>>>

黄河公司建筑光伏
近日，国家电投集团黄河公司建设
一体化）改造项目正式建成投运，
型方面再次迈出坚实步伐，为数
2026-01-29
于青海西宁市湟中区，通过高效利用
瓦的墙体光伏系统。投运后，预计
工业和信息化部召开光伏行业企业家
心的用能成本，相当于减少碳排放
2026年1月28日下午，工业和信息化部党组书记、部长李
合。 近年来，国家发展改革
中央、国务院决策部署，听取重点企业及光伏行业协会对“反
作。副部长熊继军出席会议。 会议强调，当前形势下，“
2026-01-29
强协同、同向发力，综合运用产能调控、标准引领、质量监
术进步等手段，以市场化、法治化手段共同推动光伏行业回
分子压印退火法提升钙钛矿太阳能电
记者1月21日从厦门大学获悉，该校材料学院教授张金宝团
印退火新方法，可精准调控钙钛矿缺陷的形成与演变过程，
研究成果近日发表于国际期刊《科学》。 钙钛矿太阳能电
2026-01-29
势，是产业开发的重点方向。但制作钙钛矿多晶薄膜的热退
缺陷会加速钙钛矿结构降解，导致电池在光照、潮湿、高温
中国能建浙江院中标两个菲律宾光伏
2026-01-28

<<<
>>>

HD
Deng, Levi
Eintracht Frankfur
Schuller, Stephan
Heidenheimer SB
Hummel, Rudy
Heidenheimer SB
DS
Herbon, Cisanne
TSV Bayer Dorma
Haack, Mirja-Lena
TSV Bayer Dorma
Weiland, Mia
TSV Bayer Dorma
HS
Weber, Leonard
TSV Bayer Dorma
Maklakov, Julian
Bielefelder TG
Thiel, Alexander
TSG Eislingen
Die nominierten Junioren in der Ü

<<<

## [Action item]
The lines above from the one with "Schuller, Stephan" through the one with "Die nominierten Junioren in der Ü" are to be duplicated exactly, ends included, with nothing added.

## [Finished exercise]
Schuller, Stephan
Heidenheimer SB
Hummel, Rudy
Heidenheimer SB
DS
Herbon, Cisanne
TSV Bayer Dorma
Haack, Mirja-Lena
TSV Bayer Dorma
Weiland, Mia
TSV Bayer Dorma
HS
Weber, Leonard
TSV Bayer Dorma
Maklakov, Julian
Bielefelder TG
Thiel, Alexander
TSG Eislingen
Die nominierten Junioren in der Ü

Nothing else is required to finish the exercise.